Expérience de camp et absurdité sociale
Dans la nouvelle «Quarantaine du typhus» de Varlam Chalamov, le prisonnier Andreïev est détenu dans un camp de transit surpeuplé. Pour éviter une mort certaine dans les mines d’or de la Kolyma, il simule habilement la maladie, se cache de son supérieur et attend son heure. Andreïev repère le capitaine Schneider, un ancien membre du Komintern qui travaille désormais pour le milieu criminel. Les stratagèmes risqués d’Andreïev fonctionnent : se faisant passer pour un tanneur de valeur, il est affecté à une tâche plus facile dans les environs et échappe ainsi à une mort certaine.

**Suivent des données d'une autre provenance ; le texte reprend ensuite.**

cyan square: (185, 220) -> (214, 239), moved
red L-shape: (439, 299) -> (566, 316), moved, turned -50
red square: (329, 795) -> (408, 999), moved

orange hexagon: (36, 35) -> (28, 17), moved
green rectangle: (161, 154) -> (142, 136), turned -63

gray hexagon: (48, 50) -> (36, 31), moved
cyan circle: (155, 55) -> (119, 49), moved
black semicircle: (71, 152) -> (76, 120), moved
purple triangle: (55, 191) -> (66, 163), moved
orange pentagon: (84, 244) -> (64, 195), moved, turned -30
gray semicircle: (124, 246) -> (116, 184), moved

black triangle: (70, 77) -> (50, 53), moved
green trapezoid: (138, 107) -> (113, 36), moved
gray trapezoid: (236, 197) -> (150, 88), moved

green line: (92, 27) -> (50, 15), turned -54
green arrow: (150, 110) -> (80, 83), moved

«La Dentelle d’or» d’Andreï Siniavski repose sur un dialogue dénué de sens, débitant des phrases toutes faites, dignes d’un manuel scolaire. Des interlocuteurs anonymes échangent de brèves remarques absurdes sur des bottes, des aigles, des lustres en argent et des lacets d’or. L’intrigue perd ici toute logique, révélant la sinistre inertie du langage officiel et l’impossibilité d’une communication humaine normale.
Dans sa nouvelle « Lyudochka », Viktor Astafyev décrit la tragédie impitoyable d’une jeune villageoise timide. Arrivée dans une petite ville, elle travaille comme apprentie coiffeuse et trouve refuge chez la sévère Gavrilovna. Par hasard, Lyudochka découvre le parc sordide et abandonné de Vepëvërze, où elle est brutalement violée par un criminel endurci nommé Strekach. Ne trouvant de protection ni auprès de sa mère indifférente ni auprès de sa logeuse, Lyudochka, brisée, se pend avec une vieille corde. Son beau-père quitte silencieusement la maison pendant la veillée funèbre, retrouve Strekach, le roue de coups et le jette de façon répugnante dans un égout fétide.

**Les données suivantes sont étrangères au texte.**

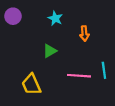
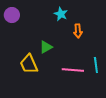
cyan star: (55, 18) -> (61, 14), moved
yellow trapezoid: (31, 84) -> (29, 64), moved

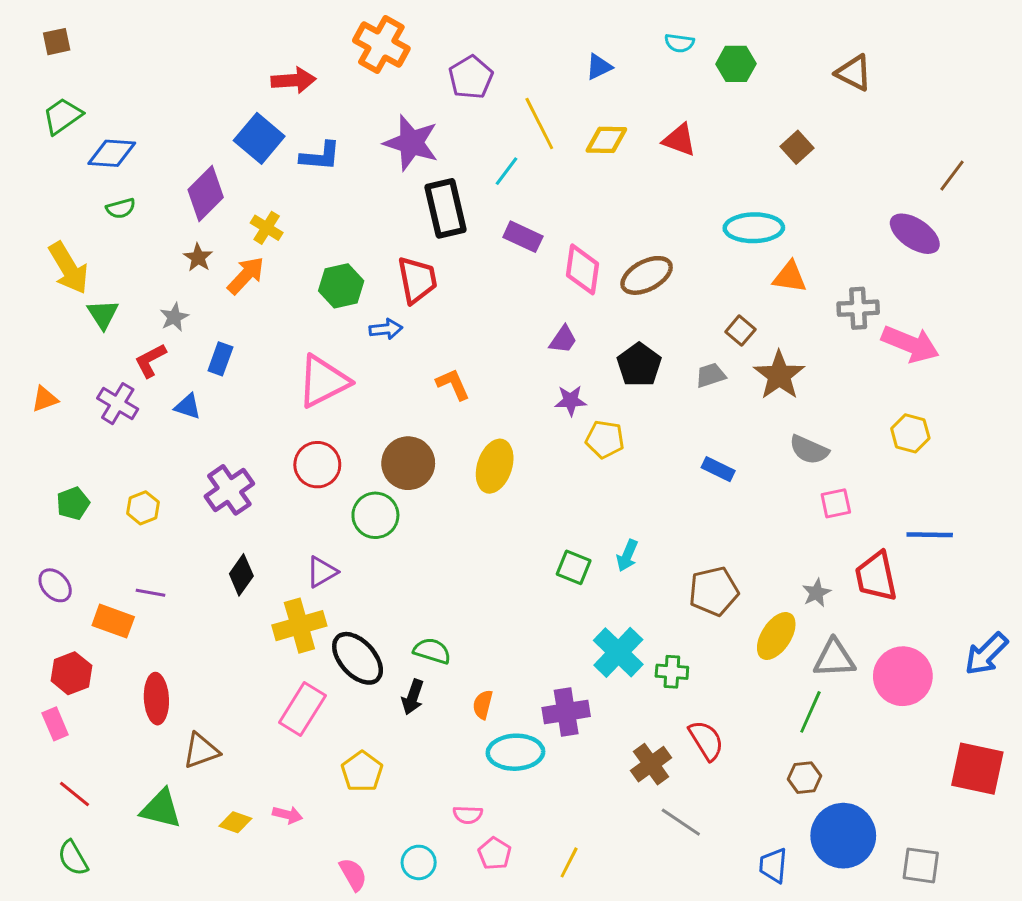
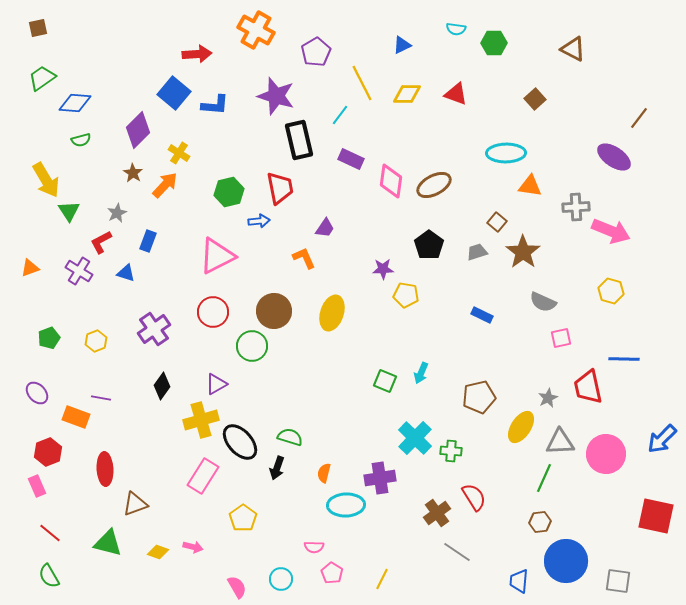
purple trapezoid: (563, 340) -> (325, 228), moved

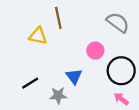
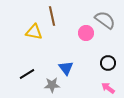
pink circle: (95, 51) -> (86, 33), moved
black circle: (121, 71) -> (108, 63), size x0.6

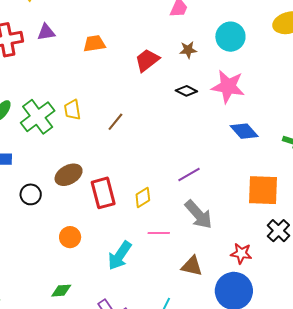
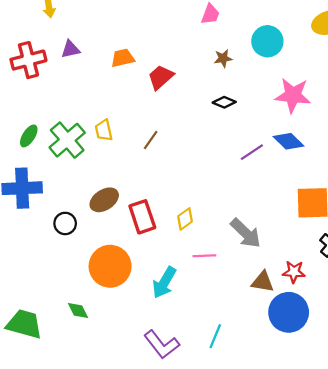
red trapezoid: (147, 60) -> (161, 77), moved
pink star: (228, 87) -> (293, 95), moved
purple line: (189, 174) -> (252, 152), moved
orange circle: (70, 237) -> (110, 266), size x1.8
brown triangle: (192, 266) -> (263, 282), moved
green diamond: (61, 291) -> (78, 310), moved, turned 70

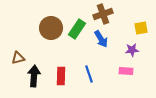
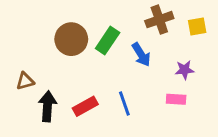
brown cross: (103, 14) -> (159, 20), moved
yellow square: (141, 28) -> (197, 27), moved
red rectangle: (61, 76) -> (85, 106), turned 60

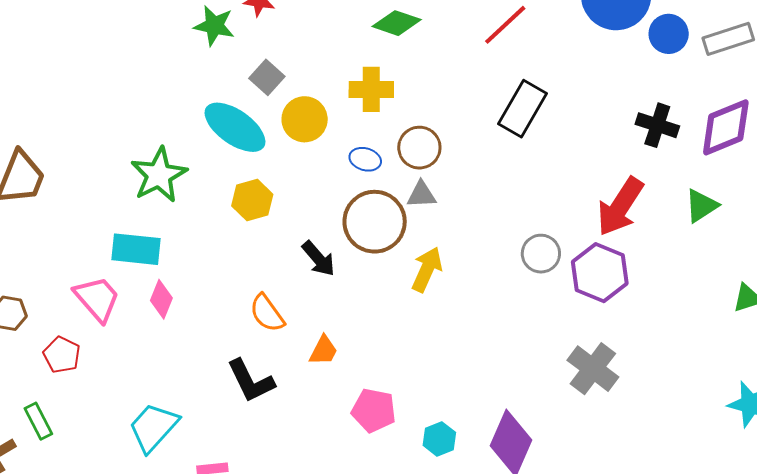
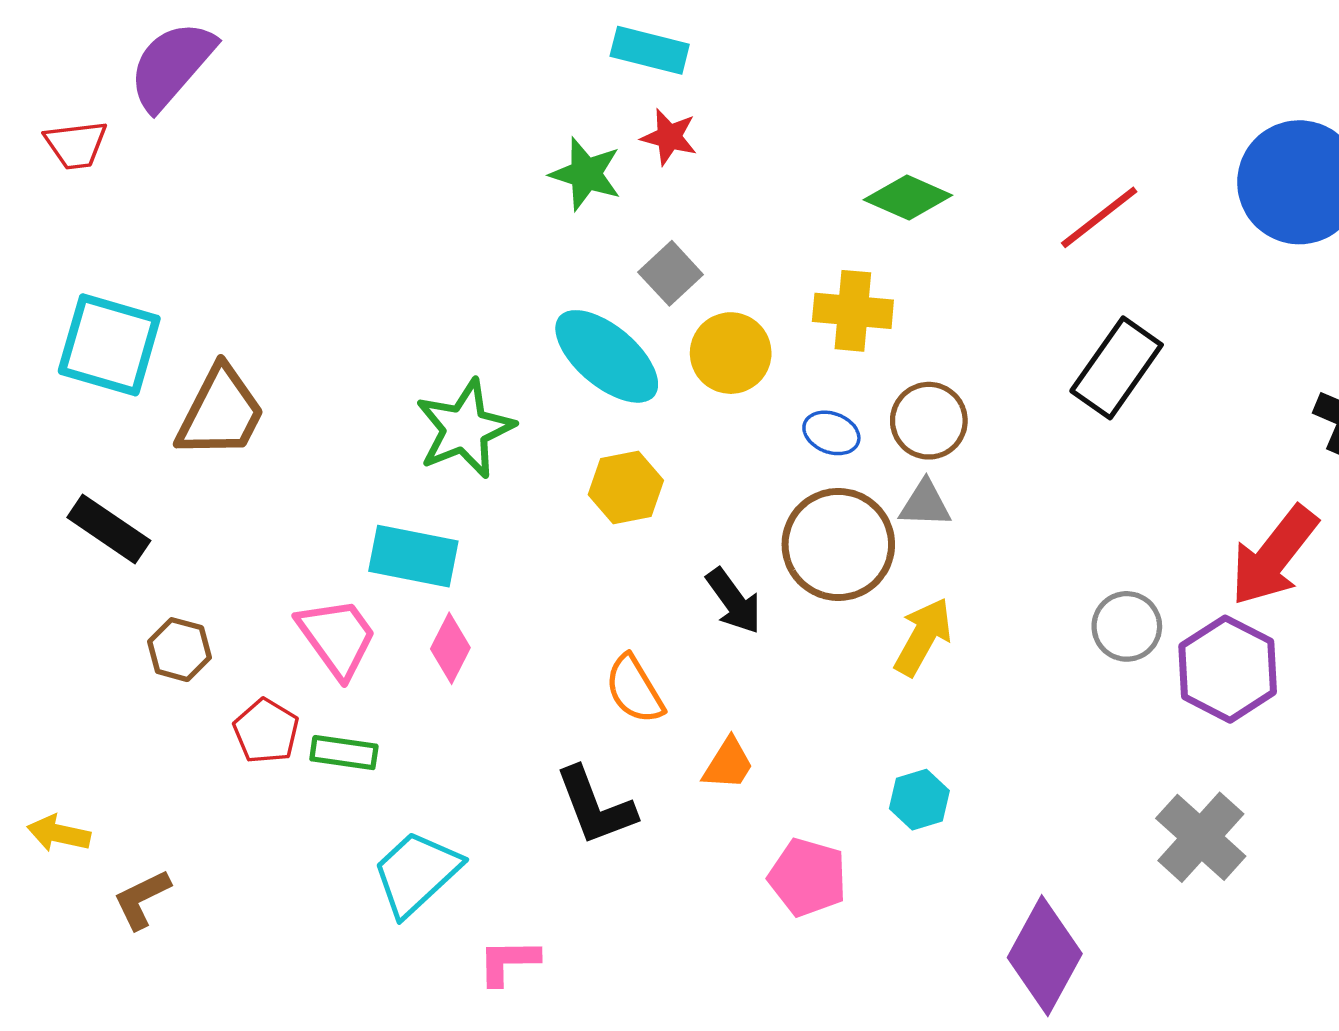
green rectangle: (38, 421) -> (344, 753), moved, turned -60
cyan hexagon: (439, 439) -> (919, 800), moved

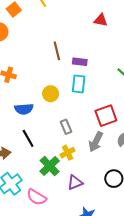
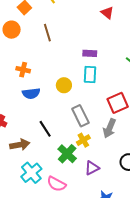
red triangle: (101, 20) -> (107, 13), turned 32
brown line: (57, 51) -> (47, 33), moved
blue semicircle: (24, 109) -> (31, 93), moved
gray rectangle: (66, 127) -> (80, 116), size x1.5

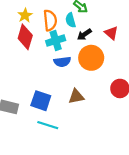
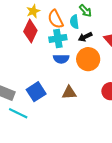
orange semicircle: (50, 20) -> (56, 19), turned 150
blue square: (41, 101) -> (36, 92), turned 30
cyan line: (48, 125) -> (18, 113), moved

Dans «Le Carnet d’un individualiste» de Youri Mamleev, le héros Sacha tourmente sa femme Zina de façon pathologique par d’interminables conversations sur la mort, se délectant de sa peur viscérale. Il converse avec un mystérieux visiteur venu d’un autre monde, Youri Arkadievitch, qui prêche un solipsisme mystique. Le héros trouve un plaisir suprême à visiter les cimetières sordides de Moscou. Sacha court après les cercueils et sombre dans une stupeur démente, exalté d’être en vie tandis que d’autres sont morts.
La lutte pour la vie et les compromis
Dans son texte «Avec un sac», Friedrich Gorenshteyn décrit la vieille Avdotyushka, qui mène chaque jour un combat acharné dans les files d’attente des supermarchés. Au magasin, un boucher intellectuel récite à haute voix des poèmes de Pouchkine à la sienne, provoquant une colère féroce. Plus tard, Avdotyushka est bousculée par des clients enragés, se brise plusieurs os et se retrouve à l’hôpital. Elle partage sa chambre avec l’intellectuel Fishelevich, qui lit à voix haute un livre sur la gastronomie. Soudain, un colis de pommes et de pain d’épice arrive pour elle, apporté par Terentiy, un assistant rude et tatoué.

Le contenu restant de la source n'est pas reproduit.